Bei den Münchnern habe sich inzwischen der Eindruck festgesetzt, dass beim wichtigen Thema Wohnungsbau "20 Jahre nichts passiert sei", kritisiert das Team um die Juso-Vizechefin Lena Sterzer und den einstigen Bundestagskandidaten Roland Fischer. Die Sozialdemokraten würden weder als notwendig für eine soziale Stadt gesehen noch als politische Innovationskraft wahrgenommen.

Die Gruppe um den Bundestagsabgeordneten Florian Post, den Landtagsabgeordneten Florian von Brunn und Vorstandsmitglied Micky Wenngatz attestiert der SPD, in den vergangenen sechs Jahren zu wenig eigene Initiativen gestartet zu haben. "Es herrschte auch keine Atmosphäre, die eine offene und ehrliche Diskussion gefördert hat." Heikle Themen würden einfach weggedrückt. Das Ergebnis seien Fehleinschätzungen der Münchner Stimmungslage, bei den Themen Olympia und dritte Startbahn etwa. Die SPD müsse künftig wieder als Partei der Macher wahrgenommen werden, fordern die Analysten rund um Stadträtin Simone Burger und Vorstandsmitglied Martin Heigl.

Aber auch die Stadtratsfraktion mit ihrem Vorsitzenden Alexander Reissl bekommt ihr Fett weg. Nur wenige neue und mutige Ideen seien aus deren Reihen gekommen. Die Fraktion sei ihrer Aufgabe als Kontrolleur der Behörden nicht nachgekommen - das Primat der Politik über die Verwaltung sei dadurch ins Wanken geraten. Mehr Sachverstand, mehr Bürgernähe und mehr Problembewusstsein müssten her. Und der Wille, Erfolge auch öffentlichkeitswirksam darzustellen.

Eine wichtige Frage drängt

Inhaltlich, so fordern die Arbeitsgruppen, müsse die SPD endlich eine Antwort auf die Frage finden, mit der sie sich noch kaum auseinandergesetzt habe: Wie München mit seinem starken Wachstum umgehen soll. Entsprechende Sorgen der Bürger seien bisher nicht ernst genommen worden. Weitere politische Fehler seien die mangelnde Unterstützung für den Trambahn-Ausbau, das Verschlafen der Leerstände im städtischen Wohnungsbestand, der Grundstücksverkauf der Stadtwerke in der Feilitzschstraße sowie eine planlose Nachverdichtung ohne Bürgerbeteiligung gewesen. Außerdem habe sich die SPD beim Reizthema Gentrifizierung allzu schnell in die Defensive drängen lassen.

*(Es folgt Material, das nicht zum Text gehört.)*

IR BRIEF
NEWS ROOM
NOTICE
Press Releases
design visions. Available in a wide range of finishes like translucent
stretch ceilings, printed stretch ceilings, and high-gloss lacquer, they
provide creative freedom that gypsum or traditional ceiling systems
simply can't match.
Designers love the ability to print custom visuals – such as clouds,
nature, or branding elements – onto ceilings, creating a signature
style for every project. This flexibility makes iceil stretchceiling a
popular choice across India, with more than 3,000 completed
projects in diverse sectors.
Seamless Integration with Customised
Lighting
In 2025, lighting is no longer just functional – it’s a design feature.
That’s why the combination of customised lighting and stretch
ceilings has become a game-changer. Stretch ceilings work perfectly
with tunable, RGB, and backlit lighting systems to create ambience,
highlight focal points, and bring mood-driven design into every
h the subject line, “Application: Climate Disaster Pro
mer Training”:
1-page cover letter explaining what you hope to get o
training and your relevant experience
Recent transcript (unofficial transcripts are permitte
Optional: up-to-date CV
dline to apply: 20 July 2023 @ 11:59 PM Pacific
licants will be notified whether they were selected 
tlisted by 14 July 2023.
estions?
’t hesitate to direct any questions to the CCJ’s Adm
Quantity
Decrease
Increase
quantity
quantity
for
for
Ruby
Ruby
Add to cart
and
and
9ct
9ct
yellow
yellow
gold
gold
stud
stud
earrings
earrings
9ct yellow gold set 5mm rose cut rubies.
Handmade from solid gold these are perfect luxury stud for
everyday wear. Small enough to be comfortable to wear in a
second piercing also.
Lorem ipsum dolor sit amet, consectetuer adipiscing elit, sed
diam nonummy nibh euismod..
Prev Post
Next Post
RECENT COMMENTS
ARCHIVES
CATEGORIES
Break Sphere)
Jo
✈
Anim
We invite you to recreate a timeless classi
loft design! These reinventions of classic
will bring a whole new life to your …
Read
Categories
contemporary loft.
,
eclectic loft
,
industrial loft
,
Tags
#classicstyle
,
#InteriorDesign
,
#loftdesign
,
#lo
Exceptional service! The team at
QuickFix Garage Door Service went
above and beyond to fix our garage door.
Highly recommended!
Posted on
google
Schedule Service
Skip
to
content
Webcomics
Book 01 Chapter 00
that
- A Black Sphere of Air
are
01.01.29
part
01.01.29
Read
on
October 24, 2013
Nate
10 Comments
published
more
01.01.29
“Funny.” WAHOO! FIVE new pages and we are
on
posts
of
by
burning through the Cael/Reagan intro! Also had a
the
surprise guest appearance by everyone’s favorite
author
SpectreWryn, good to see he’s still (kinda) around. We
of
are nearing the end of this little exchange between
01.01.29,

Die Ergebnisse der Arbeitsgruppen sollen den SPD-Jahresparteitag am kommenden Montag im Kolpinghaus am Stachus beschäftigen. Parteichef Hans-Ulrich Pfaffmann will die wichtigsten Forderungen in einem Leitantrag zur Abstimmung stellen. Um Personalien soll es dabei offenbar nicht gehen. Auch wenn eine der Gruppen vorgezogene Vorstandswahlen im Herbst fordert. Ein "Weiter so" könne sich die SPD nicht leisten, heißt es in deren Papier.